El prólogo de Clair Obscur – Estoy aquí

El siguiente texto contiene spoilers.

Llevo poco tiempo jugando a Clair Obscur: Expedition 33 cuando escribo esto, así que no va a ser una reseña del juego ni unas primeras impresiones. Lo que quiero hacer es hablar del prólogo y explicar por qué se me ha quedado en la memoria y no consigo sacármelo de la cabeza. Y, sobre todo, por qué me hizo llorar desconsolado a los 40 minutos de juego.

Primero que nada, el juego comienza con cinemáticas que, quizás, resultan algo pretenciosas, dejándote claro que va a ir con todo en lo emocional. Puede que el tono francés en los primeros compases sea un tanto excesivo, pero también es imprescindible para transmitir las emociones de la manera en que lo hace. Desde aquí, te recomendaría encarecidamente que juegues con las voces en francés, ya que esto lleva la pedantería al límite y, de alguna manera, realza la experiencia emocional del juego.

Lumière, con su estilo Belle Époque es preciosa pero también gris, triste y melancólica.

El juego no te da demasiadas explicaciones, pero asume que el jugador ya tiene algunas nociones. En el mundo de Clair Obscur, cada año la Paintress despierta y pinta un número en un monolito. Ese número marca la edad de todas las personas que desaparecerán instantáneamente. Nuestro prólogo comienza justo antes de que esto ocurra, en la ceremonia previa.

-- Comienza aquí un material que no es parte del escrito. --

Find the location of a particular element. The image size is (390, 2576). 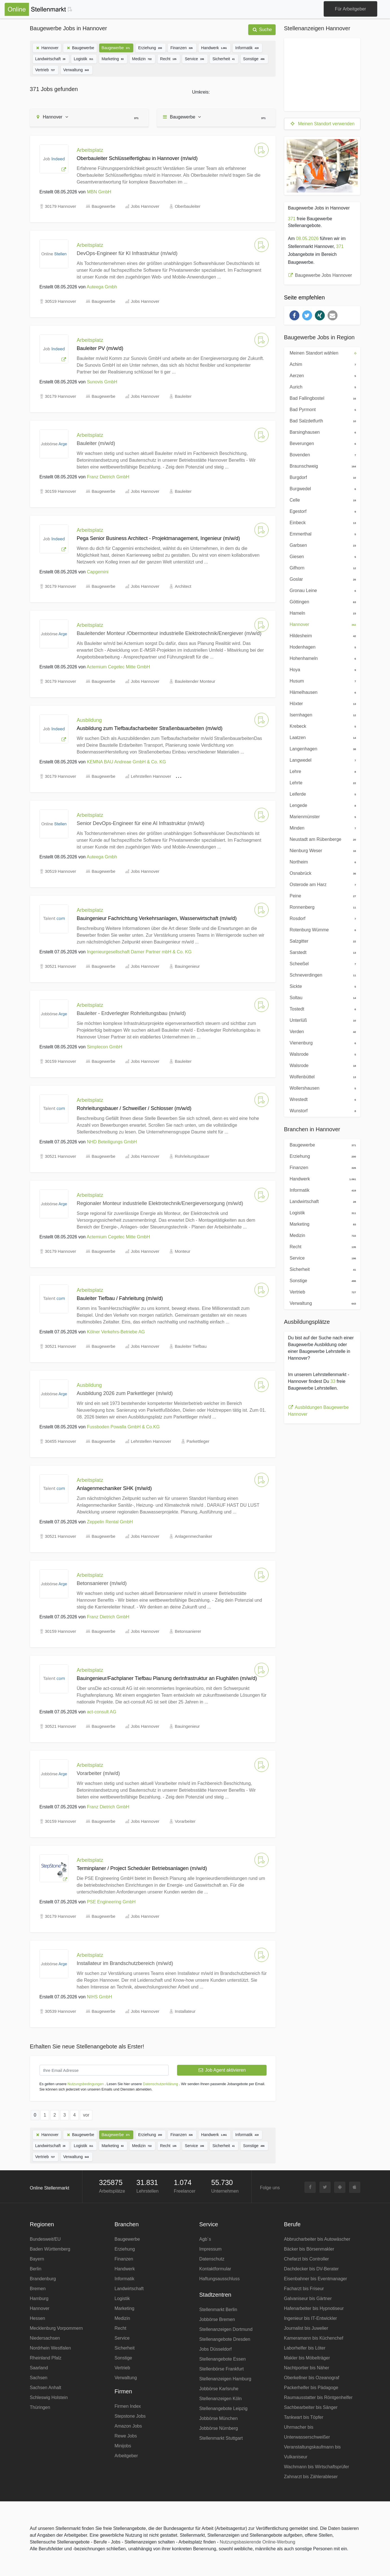

Installateur im Brandschutzbereich (m/w/d) is located at coordinates (125, 1963).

Gustave y Maelle van al encuentro de Sophie, la expareja de Gustave. Con apenas un par de líneas de diálogo entre ellos, entiendes que el encuentro no va a ser fácil, ya que ambos están distanciados. Cuando te encuentras con Sophie, la tensión es palpable. Es imposible no percibir todo lo que está pasando: la distancia que ahora hay entre ellos, lo mucho que se aman, y lo arrepentidos que están por cómo han sucedido las cosas. En ese momento, no queda otra opción; nada más importa que pasar los últimos momentos juntos.

El nerviosismo de encontrarse con la mujer de tu vida, de decir lo que no se puede expresar con palabras, o de no decir nada, de simplemente actuar de forma cotidiana mientras algo inexplicable te corroe por dentro es puro Krzysztof Kieślowski.

Juntos, de nuevo, avanzaréis hacia la gran ceremonia, descubriendo las mecánicas del juego y conociendo personajes que, lejos de responder tus preguntas, aumentan la intriga, pero disminuyen tu ansiedad como jugador.

Todo el prólogo tiene un tiempo perfectamente medido en lo emocional y cumple su función de enseñarte a los personajes y las mecánicas principales, descubrirás que todos los personajes han asumido su destino a su manera, y que todas sus reacciones son válidas.

Pese a todo, y pese a que en lo jugable no deja de ser un pasillo, lo más importante del prólogo es que nunca deja de narrar a través de sus personajes y localizaciones, estirándose de manera perfecta hasta llegar a su clímax, para doler como tiene que doler.

Y la música, la música lo es todo.

La comparación con Nier: Automata es común. Estamos hablando de dos juegos con altísimos niveles emocionales, tristes, melancólicos, existencialistas y con unas bandas sonoras descomunales.

Y, avanzado un poco más, con infinidad de preguntas, entendiendo lo que pasa pero sin comprender el mundo de Clair Obscur, llegamos al clímax. Una cinemática que quedará grabada en la historia del videojuego, como la muerte de Aerith o el final del primer The Last of Us.

El prólogo sigue un poco más pero yo prefiero quedarme en esta escena. Es difícil decir algo que lo capture todo: los gráficos, todo lo que nos ha llevado hasta este punto, lo que llevas dentro pero no exteriorizas, la banda sonora… El prólogo de Clair Obscur hay que vivirlo, jugarlo, llorarlo.